Ahora algunos de los muebles que decoraron su estancia,
durante menos de dos años, se encuentran en el ICD, un edificio gris de
pasillos en forma de laberinto. Los funcionarios se sientan sobre unos sillones
clásicos de estilo barroco que parecen una reliquia familiar. Aunque son
viejos, la madera de cedro sigue brillante. Una mujer de pelo rubio teñido se
contempla todos los días en el espejo que está frente a su computadora.
Antes de los allanamientos, Alejandro Jiménez ya había
dejado Costa Rica. Con Fariñas detenido y gritando su nombre, El
Palidejo se dio a la fuga a pesar de las recomendaciones de su
abogado, Francisco Campos, quien le aconsejó que no lo hiciera. “Tenía miedo de
lo que le podía pasar a su familia”, señala. Durante ocho meses estuvo
escondido en Panamá supuestamente con la ayuda de otros narcotraficantes que
también forman parte de la red. Fue hasta el 12 de marzo, cuando llegaba en una
lancha eduardoño a la Bahía de Solano, en el departamento del Chocó, Colombia,
que fue detenido.
Guatemala solicitó inmediatamente su extradición. Costa Rica
también quería juzgarlo, aunque sólo por el delito de lavado de dinero. “Era
evidente que Guatemala reclamaría a Alejandro. Argentina necesita a un culpable
de la muerte de Cabral y Fariñas arregló todo para que Alejandro fuera ese
culpable”, afirma Campos, quien pide un jugo de naranja en una de las sodas más
conocidas de San José.
Su defensa trata de probar que Alejandro Jiménez es sólo un
conejillo de Indias en esta trama. Según Campos, los sicarios que asesinaron a
Cabral fueron sobornados para declarar en contra de él. A uno de ellos, afirma,
se le ofreció libertad bajo fianza y protección oficial si testificaba en
contra de El Palidejo.

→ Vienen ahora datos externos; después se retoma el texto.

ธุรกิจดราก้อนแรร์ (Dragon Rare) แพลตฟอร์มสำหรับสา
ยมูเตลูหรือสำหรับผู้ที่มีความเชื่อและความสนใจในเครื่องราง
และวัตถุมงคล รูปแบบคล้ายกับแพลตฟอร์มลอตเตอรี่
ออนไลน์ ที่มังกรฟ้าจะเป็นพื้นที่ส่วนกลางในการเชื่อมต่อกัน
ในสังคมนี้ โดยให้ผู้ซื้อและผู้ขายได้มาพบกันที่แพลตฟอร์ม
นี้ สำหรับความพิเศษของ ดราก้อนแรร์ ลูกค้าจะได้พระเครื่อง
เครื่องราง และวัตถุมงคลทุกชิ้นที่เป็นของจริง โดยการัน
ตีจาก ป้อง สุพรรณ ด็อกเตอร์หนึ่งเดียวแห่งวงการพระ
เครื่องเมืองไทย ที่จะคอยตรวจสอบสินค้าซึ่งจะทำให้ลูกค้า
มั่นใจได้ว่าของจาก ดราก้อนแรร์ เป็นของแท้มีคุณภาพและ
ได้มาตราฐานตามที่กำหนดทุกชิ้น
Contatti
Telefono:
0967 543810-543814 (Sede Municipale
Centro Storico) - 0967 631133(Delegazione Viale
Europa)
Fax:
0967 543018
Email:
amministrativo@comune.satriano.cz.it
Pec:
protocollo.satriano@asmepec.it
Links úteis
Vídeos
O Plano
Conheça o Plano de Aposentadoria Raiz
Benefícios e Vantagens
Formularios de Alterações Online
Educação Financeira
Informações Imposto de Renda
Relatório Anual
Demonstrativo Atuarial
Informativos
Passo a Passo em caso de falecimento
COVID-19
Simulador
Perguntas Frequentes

Aunque ha pedido su extradición en varias
ocasiones, se resigna a un caso que sabe que será difícil de ganar.
Actualmente Alejandro Jiménez vive aislado en su celda y
recibe visitas cada veintidós días, sólo de su abogado. Tuvo que ser trasladado
de cárcel, debido a las amenazas de muerte que recibía de otros presos. En
julio pasado, le dio a Campos cuatro cartas para su familia en las que
aseguraba tener problemas cardiacos, la presión alta y depresión. “Cualquiera
se vuelve loco en esa cárcel”, exclama Campos, quien pidió el traslado de celda
al enterarse de las amenazas. “Mucha gente lo quiere muerto, así que teníamos
que buscar su seguridad. Está claro que los muertos no se defienden”.

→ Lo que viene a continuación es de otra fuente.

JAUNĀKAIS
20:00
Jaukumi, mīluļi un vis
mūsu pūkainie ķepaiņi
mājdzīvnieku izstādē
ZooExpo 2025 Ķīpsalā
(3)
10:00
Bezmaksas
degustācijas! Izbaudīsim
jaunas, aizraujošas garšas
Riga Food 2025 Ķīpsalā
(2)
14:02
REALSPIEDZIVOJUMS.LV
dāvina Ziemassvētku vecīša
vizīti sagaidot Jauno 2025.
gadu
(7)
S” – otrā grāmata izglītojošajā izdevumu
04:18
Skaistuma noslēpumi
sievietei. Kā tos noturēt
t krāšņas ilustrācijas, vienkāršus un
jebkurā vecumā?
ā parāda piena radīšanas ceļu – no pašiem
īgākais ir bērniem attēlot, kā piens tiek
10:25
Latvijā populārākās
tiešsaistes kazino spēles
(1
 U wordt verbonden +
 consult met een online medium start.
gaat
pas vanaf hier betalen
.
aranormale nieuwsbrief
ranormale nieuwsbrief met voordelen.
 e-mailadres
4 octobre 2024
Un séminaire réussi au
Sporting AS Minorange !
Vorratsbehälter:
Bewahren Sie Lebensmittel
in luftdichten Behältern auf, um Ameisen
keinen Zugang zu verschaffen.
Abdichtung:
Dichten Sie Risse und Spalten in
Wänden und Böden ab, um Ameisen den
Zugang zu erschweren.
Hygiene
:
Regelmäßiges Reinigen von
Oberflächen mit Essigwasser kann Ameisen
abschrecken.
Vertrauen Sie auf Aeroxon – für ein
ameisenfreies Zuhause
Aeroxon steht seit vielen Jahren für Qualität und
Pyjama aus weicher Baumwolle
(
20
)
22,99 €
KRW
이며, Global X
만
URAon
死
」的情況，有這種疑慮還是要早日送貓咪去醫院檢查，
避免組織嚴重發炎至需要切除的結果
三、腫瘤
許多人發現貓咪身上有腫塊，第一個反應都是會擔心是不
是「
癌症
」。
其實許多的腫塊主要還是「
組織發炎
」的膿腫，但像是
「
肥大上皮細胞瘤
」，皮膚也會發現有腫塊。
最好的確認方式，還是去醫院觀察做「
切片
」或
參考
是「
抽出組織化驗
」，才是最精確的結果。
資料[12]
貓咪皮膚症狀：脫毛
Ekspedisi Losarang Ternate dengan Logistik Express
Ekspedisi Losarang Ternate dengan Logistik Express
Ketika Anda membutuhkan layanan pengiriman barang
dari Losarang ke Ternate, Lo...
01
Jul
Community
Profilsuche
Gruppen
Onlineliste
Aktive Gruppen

Todavía no amanece el 9 de julio en la ciudad de Guatemala
cuando Facundo Cabral se despierta en su habitación del hotel Grand Tikal
Futura y se viste para ir al Aeropuerto Internacional La Aurora. Tiene que
viajar rumbo a Nicaragua para continuar la gira de conciertos. En el hall se
reúne con su representante, David Llanos, y con Henry Fariñas. Alrededor de las
cinco de la mañana emprenden la marcha a bordo de una camioneta Range Rover de
color blanco, flanqueados por un Chevrolet Tahoe en el que viajan los
guardaespaldas de Fariñas. Ninguno de ellos advierte que los siguen.

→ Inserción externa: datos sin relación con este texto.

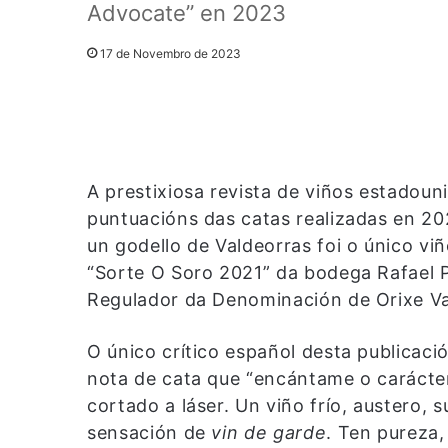
Advocate” en 2023
17 de Novembro de 2023
A prestixiosa revista de viños estadou
puntuacións das catas realizadas en 20
un godello de Valdeorras foi o único vi
“Sorte O Soro 2021” da bodega Rafael P
Regulador da Denominación de Orixe Va
O único crítico español desta publicaci
nota de cata que “encántame o carácte
cortado a láser. Un viño frío, austero, s
sensación de
vin de garde
. Ten pureza,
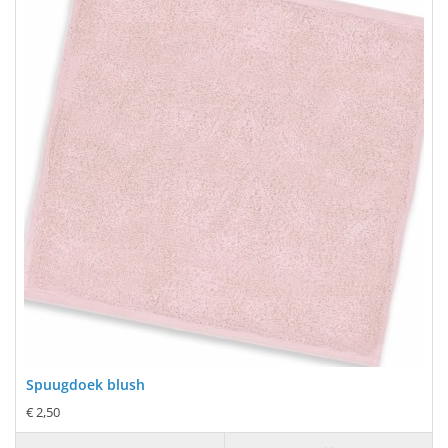
Spuugdoek blush
€ 2,50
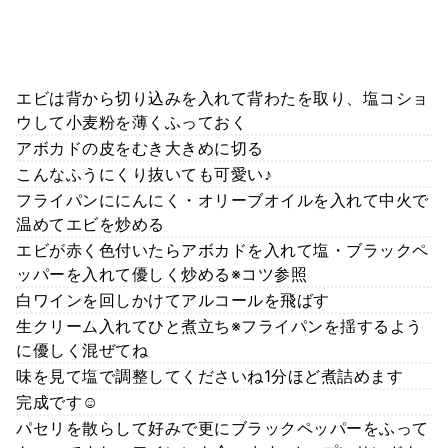
エビは背から切り込みを入れて背わたを取り、塩コショ
ウして小麦粉を薄くふっておく
アボカドの皮をむき大きめに切る
こんなふうにくり抜いても可愛い♪
フライパンににんにく・オリーブオイルを入れて中火で
温めてエビを炒める
エビが赤く色付いたらアボカドを入れて塩・ブラックペ
ッパーを入れて優しく炒める※コツ参照
白ワインを回しかけてアルコールを飛ばす
生クリーム入れてひと煮立ち※フライパンを揺するよう
に優しく混ぜてね
味を見て塩で調整してくださいね1分ほど煮詰めます
完成です☺
パセリを散らして好みで更にブラックペッパーをふって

Las cámaras de seguridad del hotel graban cómo la comitiva
se amplía con dos coches más, una camioneta BMW X5 y otra Santa Fe azul, que
posteriormente las autoridades encontrarán abandonada en las afueras de la
capital guatemalteca con armas y chalecos antibalas en su interior. Elgin
Vargas, un hombre de cara redonda, rapado y con un evidente sobrepeso, maneja
el primer vehículo. Días antes, según la fiscalía de Guatemala, llegó a su
celular un mensaje con la firma de El Palidejo: Fariñas estaba en
la ciudad y era el momento de que pagara su traición. En el segundo circula un
grupo de sicarios contratados para ejecutar el encargo. Si la media se cumple,
cobrarán entre cinco mil y diez mil dólares por el trabajo.
A la altura del bulevar Liberación con la calle 14, en la
zona 7 de la ciudad de Guatemala, emboscan el coche en el que se encuentra
Facundo Cabral. Son las 5:15. En diecisiete segundos unos sicarios
guatemaltecos contratados por un supuesto narcotraficante costarricense para
matar a su socio nicaragüense, apagan una de las voces más importantes de Latinoamérica.